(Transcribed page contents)
◆ ◆ ◆
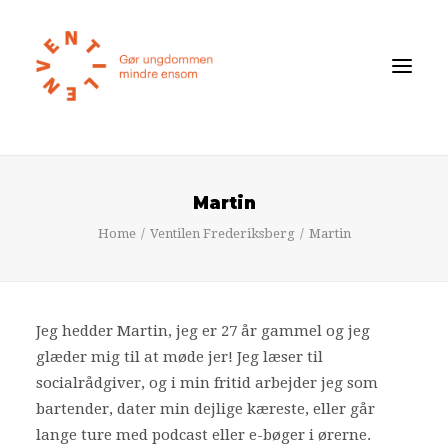
Føler du dig ensom?
Martin
Om ensomhed
Home
Ventilen Frederiksberg
Martin
Om Ventilen
STØT
Jeg hedder Martin, jeg er 27 år gammel og jeg
Ventilens Efterårstur 2026
glæder mig til at møde jer! Jeg læser til
Bliv medlem
socialrådgiver, og i min fritid arbejder jeg som
bartender, dater min dejlige kæreste, eller går
Book oplæg
lange ture med podcast eller e-bøger i ørerne.
Shop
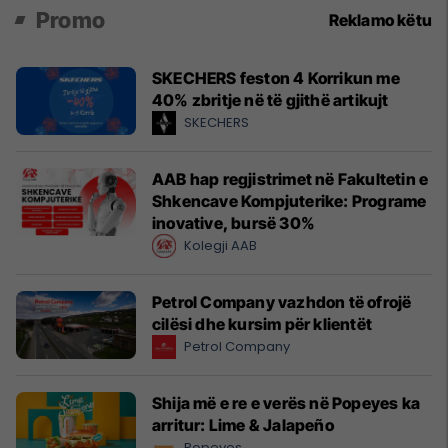
Promo
Reklamo këtu
SKECHERS feston 4 Korrikun me
40% zbritje në të gjithë artikujt
SKECHERS
AAB hap regjistrimet në Fakultetin e
Shkencave Kompjuterike: Programe
inovative, bursë 30%
Kolegji AAB
Petrol Company vazhdon të ofrojë
cilësi dhe kursim për klientët
Petrol Company
Shija më e re e verës në Popeyes ka
arritur: Lime & Jalapeño
Popeyes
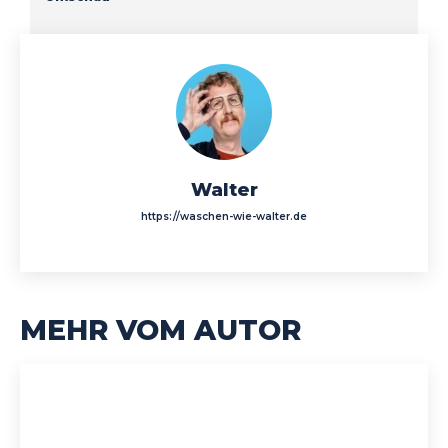
Walter
https://waschen-wie-walter.de
MEHR VOM AUTOR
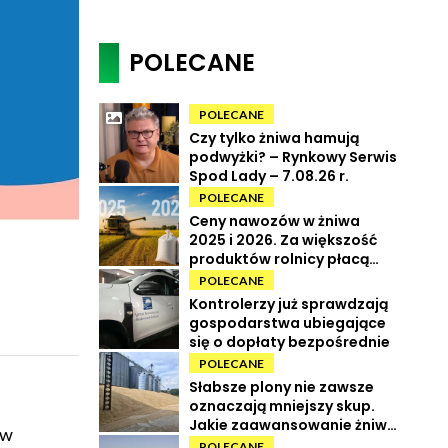
POLECANE
POLECANE
Czy tylko żniwa hamują
podwyżki? – Rynkowy Serwis
Spod Lady – 7.08.26 r.
POLECANE
Ceny nawozów w żniwa
2025 i 2026. Za większość
produktów rolnicy płacą
więcej
POLECANE
Kontrolerzy już sprawdzają
gospodarstwa ubiegające
się o dopłaty bezpośrednie
POLECANE
Słabsze plony nie zawsze
oznaczają mniejszy skup.
Jakie zaawansowanie żniw i
ów
ile kosztują zboża?
POLECANE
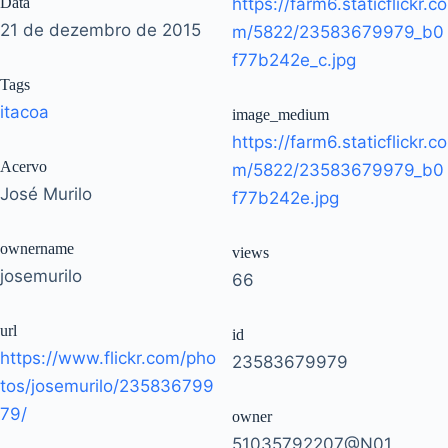
Data
https://farm6.staticflickr.co
21 de dezembro de 2015
m/5822/23583679979_b0
f77b242e_c.jpg
Tags
itacoa
image_medium
https://farm6.staticflickr.co
Acervo
m/5822/23583679979_b0
José Murilo
f77b242e.jpg
ownername
views
josemurilo
66
url
id
https://www.flickr.com/pho
23583679979
tos/josemurilo/235836799
79/
owner
51035792207@N01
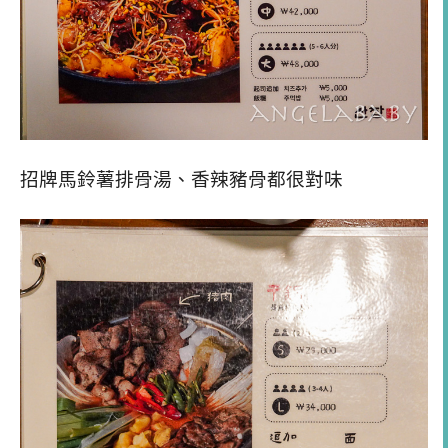
招牌馬鈴薯排骨湯、香辣豬骨都很對味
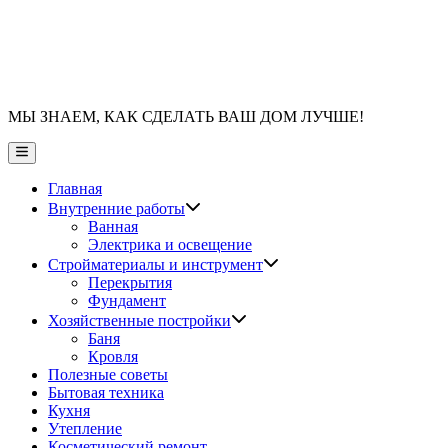
МЫ ЗНАЕМ, КАК СДЕЛАТЬ ВАШ ДОМ ЛУЧШЕ!
Главное
меню
Главная
Показать
Внутренние работы
подменю
Ванная
Электрика и освещение
Показать
Стройматериалы и инструмент
подменю
Перекрытия
Фундамент
Показать
Хозяйственные постройки
подменю
Баня
Кровля
Полезные советы
Бытовая техника
Кухня
Утепление
Косметический ремонт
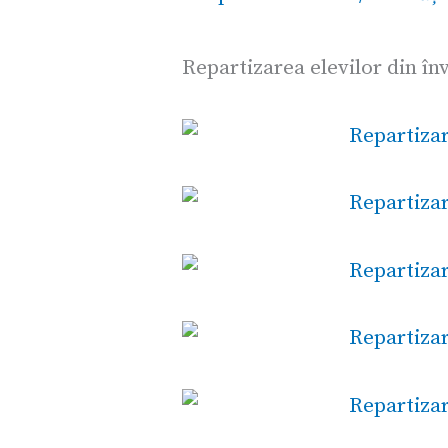
Repartizarea elevilor din în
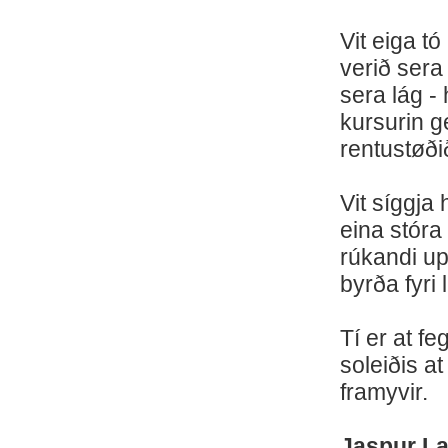
Vit eiga tó
verið sera
sera lág -
kursurin ge
rentustøði
Vit síggja 
eina stóra
rúkandi upp
byrða fyri
Tí er at fe
soleiðis at
framyvir.
Jaspur L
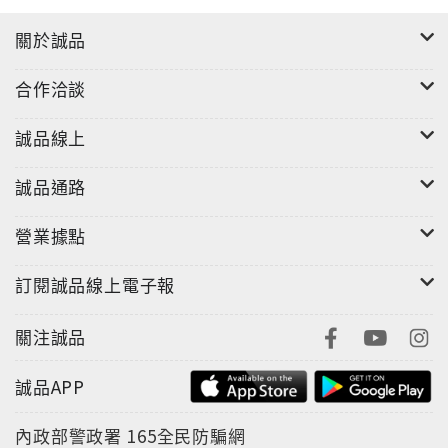
關於誠品
合作洽談
誠品線上
誠品通路
營業據點
訂閱誠品線上電子報
關注誠品
誠品APP
內政部警政署
165全民防騙網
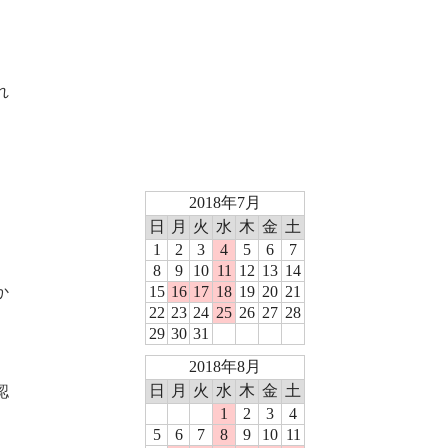
れ
か
認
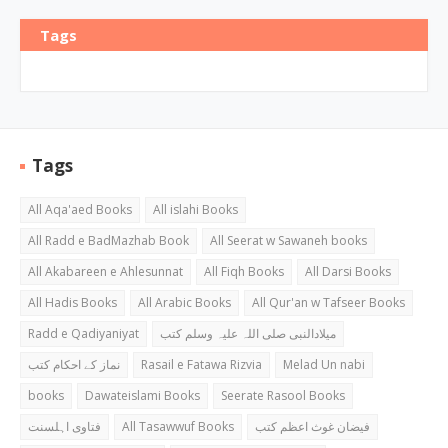
Tags
Tags
All Aqa'aed Books
All islahi Books
All Radd e BadMazhab Book
All Seerat w Sawaneh books
All Akabareen e Ahlesunnat
All Fiqh Books
All Darsi Books
All Hadis Books
All Arabic Books
All Qur'an w Tafseer Books
Radd e Qadiyaniyat
میلادالنبی صلی اللہ علیہ وسلم کتب
نماز کے احکام کتب
Rasail e Fatawa Rizvia
Melad Un nabi
books
Dawateislami Books
Seerate Rasool Books
فتاوی اہلسنت
All Tasawwuf Books
فیضان غوث اعظم کتب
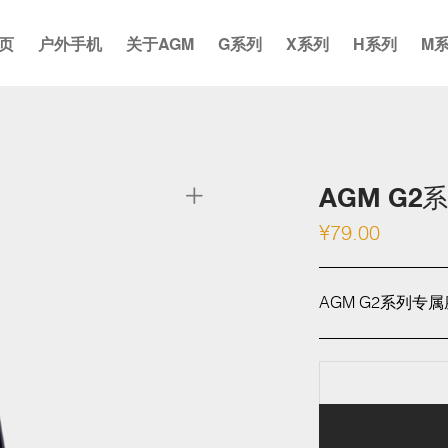
页
户外手机
关于AGM
G系列
X系列
H系列
M
AGM G2
¥
79.00
AGM G2系列专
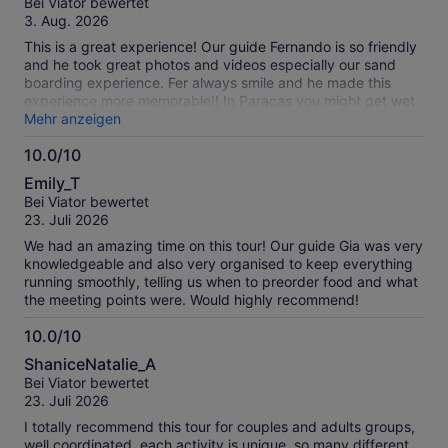
geprüften
Bei Viator bewertet
10
Bewertungen.
3. Aug. 2026
This is a great experience! Our guide Fernando is so friendly
and he took great photos and videos especially our sand
boarding experience. Fer always smile and he made this
experience more memorable!! In Paracas you might get wet
from the boat ride so make sure you wear a wind breaker or
Mehr anzeigen
rain coat👍 A must do when you are in Lima❤️
10.0/10
10.0
Emily_T
von
Bei Viator bewertet
10
23. Juli 2026
We had an amazing time on this tour! Our guide Gia was very
knowledgeable and also very organised to keep everything
running smoothly, telling us when to preorder food and what
the meeting points were. Would highly recommend!
10.0/10
10.0
ShaniceNatalie_A
von
Bei Viator bewertet
10
23. Juli 2026
I totally recommend this tour for couples and adults groups,
well coordinated, each activity is unique, so many different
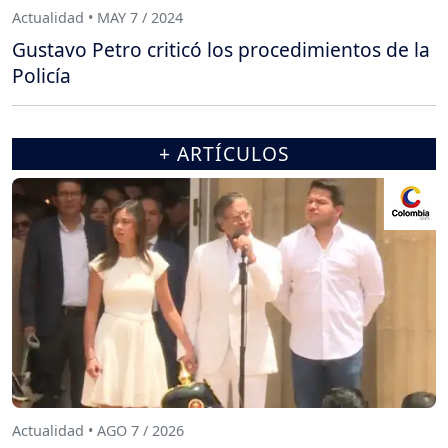
Actualidad • MAY 7 / 2024
Gustavo Petro criticó los procedimientos de la
Policía
+ ARTÍCULOS
Actualidad • AGO 7 / 2026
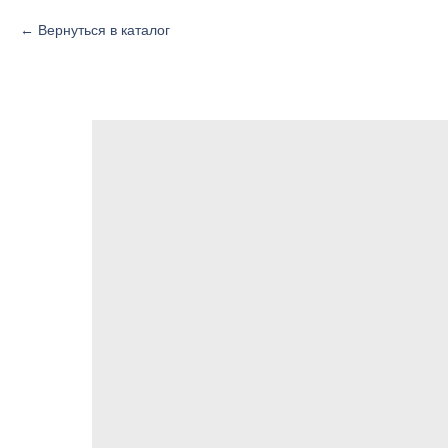
Вернуться в каталог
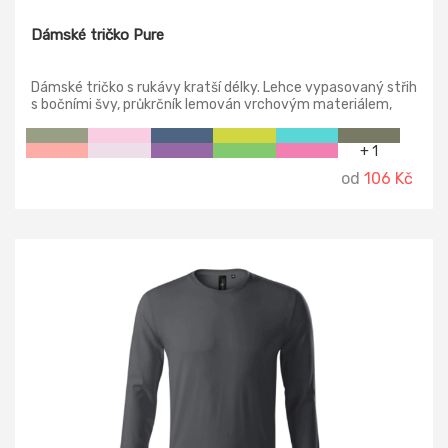
Dámské tričko Pure
Dámské tričko s rukávy kratší délky. Lehce vypasovaný střih
s bočními švy, průkrčník lemován vrchovým materiálem,
zpevnění ramenních švů páskou, silikonová úprava.
Projmutý střih zvýrazňuje dámskou siluetu.
+ 1
od
106 Kč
◆ ◆ ◆
Repeat, with no pictures, each line from the beginning of the data through the line containing "AAB hap regjistrimet në Fakultetin e", inclusive.

Føler du dig ensom?
Martin
Om ensomhed
Home
Ventilen Frederiksberg
Martin
Om Ventilen
STØT
Jeg hedder Martin, jeg er 27 år gammel og jeg
Ventilens Efterårstur 2026
glæder mig til at møde jer! Jeg læser til
Bliv medlem
socialrådgiver, og i min fritid arbejder jeg som
bartender, dater min dejlige kæreste, eller går
Book oplæg
lange ture med podcast eller e-bøger i ørerne.
Shop
Promo
Reklamo këtu
SKECHERS feston 4 Korrikun me
40% zbritje në të gjithë artikujt
SKECHERS
AAB hap regjistrimet në Fakultetin e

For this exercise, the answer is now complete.